I picked this particular actor because he seems to represent a middle ground between the hard masculinity 1980s and the resurgence of male emotion and objectification in post-millennial cinema. Through an analysis of Bale’s filmography, I have isolated three aspects of the actor’s appeal: male objectification, body transformation, and characterization. This video essay will explore these three components and the cinematic effect created by these elements when they are removed from the narratives of the film – namely, the tension inherent in American masculinity where the male protagonist is prone to emotional vulnerability while his body is still a site of spectacle for the viewer.

Men in American Cinema have long been defined by a tough and rugged individualism; a beacon of phallic power, epitomized by the star personas of Humphrey Bogart and John Wayne of Classic Hollywood (Wexman 132). Actors and their cinematic counterparts were shown to be dynamic, action-orientated, and heroic; their representations on screen served to reinforce the status quo of gender in American society (134). By the 1950s, the traditional notions of masculinity, within society and film, became fragmented, paving the way for more ambiguous personalities to emerge such as Marlon Brando and James Dean whose popularity hinged upon showing the more feminine side of men – showcasing male angst and the inner turmoil created by a patriarchal system (135).
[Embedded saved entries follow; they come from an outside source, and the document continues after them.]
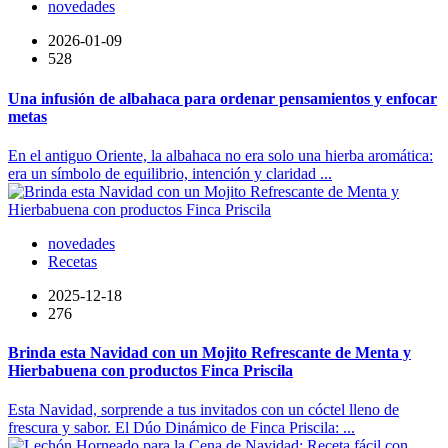
novedades
2026-01-09
528
Una infusión de albahaca para ordenar pensamientos y enfocar
metas
En el antiguo Oriente, la albahaca no era solo una hierba aromática:
era un símbolo de equilibrio, intención y claridad ...
novedades
Recetas
2025-12-18
276
Brinda esta Navidad con un Mojito Refrescante de Menta y
Hierbabuena con productos Finca Priscila
Esta Navidad, sorprende a tus invitados con un cóctel lleno de
frescura y sabor. El Dúo Dinámico de Finca Priscila: ...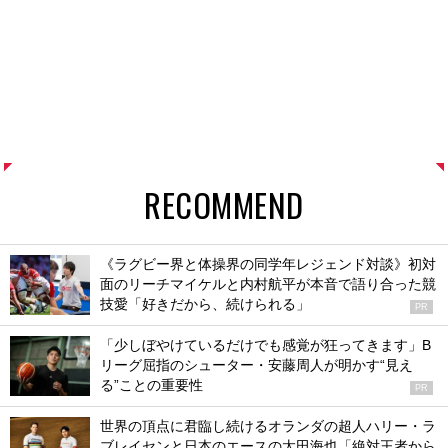
RECOMMEND
《ラグビー界と体操界の同学年レジェンド対談》初対
面のリーチマイケルと内村航平が本音で語り合った競
技愛「好きだから、続けられる」
PR
「少しぼやけているだけでも感覚が狂ってきます」B
リーグ屈指のシューター・安藤周人が明かす“見え
る”ことの重要性
PR
世界の頂点に君臨し続けるオランダの超人ハリー・ラ
ブレイセンと日本のエースの太田海也「絶対王者から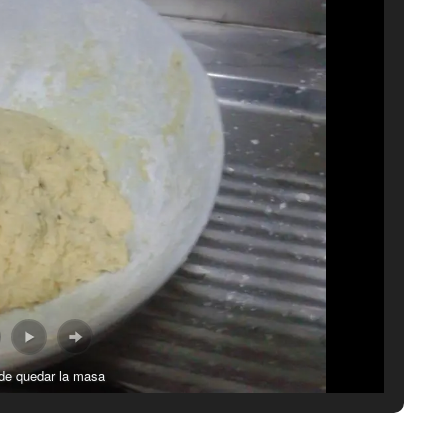
de quedar la masa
However, with the rise of conservatism in the 1980s, cinema featured the return of the ‘tough man’ persona demonstrated by the careers of Sylvester Stallone and Arnold Schwarzenegger (Jeffords 73-35). Rather than relying on the narrative structure of the film, this new form of alpha masculine identity focused on the physical body of the actor; these hard bodies, as scholars have termed them, reinforced the image-obsessed culture of the 1980s and instilled within the viewer the notion that men had to be well toned and muscular in order to be considered desirable (Jeffords 73-75) – essentially placing upon men the same rigid standard of beauty that their female counterparts have endured for decades.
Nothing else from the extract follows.